Moravian Celebrates MLK, a 'Futurist Thinker and Monumental American Leader’
In celebration of the Martin Luther King Jr. day holiday, Moravian College hosted two heartwarming and introspective programs Jan. 20, beginning with a community scholarship breakfast, featuring 19 well-educated and well-versed fifth-graders from William Penn Elementary School.
During the hour-and-a-half breakfast in the HUB’s Marketplace, sponsored by the Center for Intercultural Advancement, each William Penn student took the stage to share a key note, fact or account of King’s life, as well as the Civil Rights Movement. The timeline traced all the way back to King’s exemplary studies as a child to his profound work as an adult in Birmingham, Ala. (To see photographs from the College's MLK events, click here.)
Two students concluded the William Penn presentation by reading essays they wrote highlighting their heroes. Just as King idolized Mahatma Gandhi, the students cited their mother and Leonardo Da Vinci, , respectively, as their heroes.
The students are taught by William Penn teachers Matthew Salvaterra and Cristy Myers.
Following the presentation, Joel Nathan Rosen, associate professor of sociology, provided remarks, congratulating the students for “going the extra mile” and their willingness to “scream to the rafters” to commemorate King’s life and his beliefs.
ABOVE: Each William Penn student took the stage to share a key note, fact or account of Martin Luther King Jr.'s life.
ABOVE: With his fellow faculty members looking on, William Falla (right) speaks at a panel luncheon about King's influence.
At 11 a.m., in the HUB's Snyder Room, Moravian Professors William Falla, Joyce Hinnefeld, Michelle Schmidt and Nicole Tabor served as panelists to discuss their personal and professional reflections on King.
The discussion, sponsored by the Center for Leadership and Service and the Center for Intercultural Advancement, brought forward many talking points, including King’s exceptional writing ability, which Tabor discussed in detail.

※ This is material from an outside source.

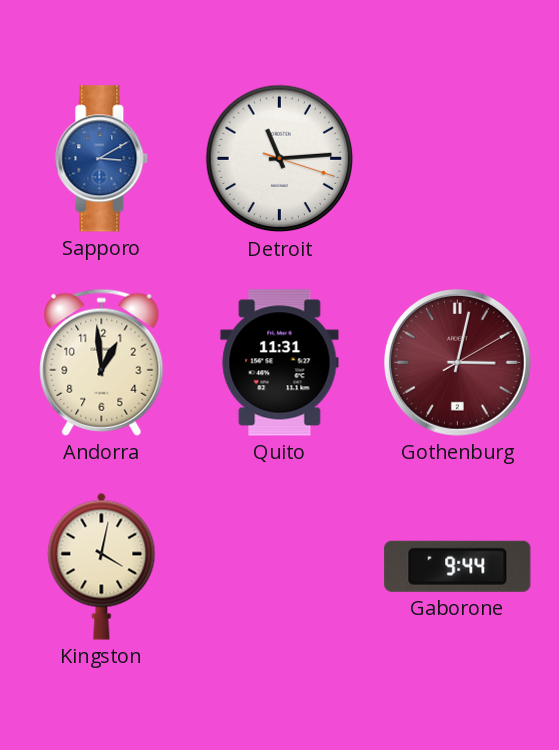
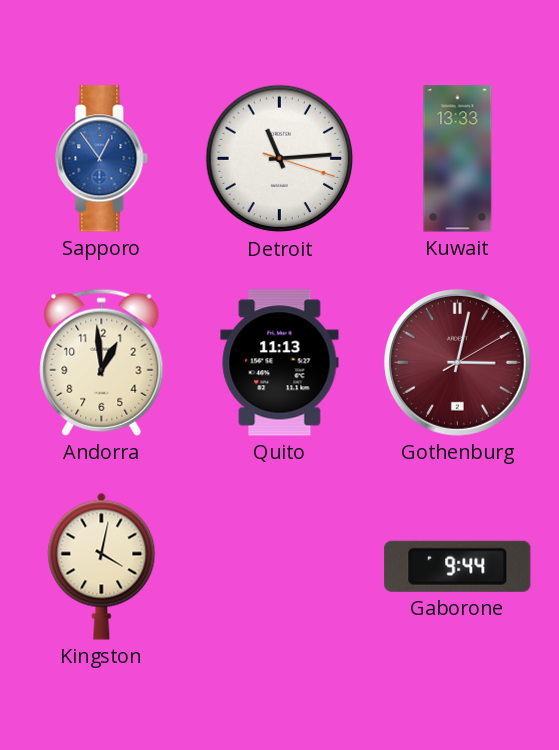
Sapporo: 3:10 -> 12:54
Kuwait: none -> 13:33
Quito: 11:31 -> 11:13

She cited King’s “Letter from a Birmingham Jail" throughout her talk. To read it for yourself, click here.
“This is a day to reflect on the actions of a futurist thinker, monumental American leader, and spiritual entrepreneur,” Tabor said. “Most centrally, as a teacher and scholar, today offers the opportunity to acknowledge a debt of gratitude to one of the greatest writers of our time.”
Schmidt talked about King’s emphasis on community service, noting he once said, "Life's most persistent and urgent question is: 'What are you doing for others?’” She then noted how her young son has been well educated on his legacy, a heartwarming sign for today's youth. Hinnefeld continued the discussion’s personal feel, recalling the discrimination and lack of diversity she witnessed growing up in rural Indiana. She also touched on the “beautiful use of language” King used to promote his beliefs.
Falla concluded the panel by reading part of King’s sermon, “Loving Your Enemies,” which was delivered at Dexter Avenue Baptist Church in Montgomery, Ala., in November 1957. Following Falla’s take, the panelists broken into groups for further discussion with those in attendance.
Moravian’s on-campus MLK Day events actually kicked off a day early, hosting a screening of the documentary “The Backyard Philly Project" Jan. 19. The film chronicles the lives of four teens living in "Penn Town," a Philadelphia public housing development blocks from Center City, but in a very different world.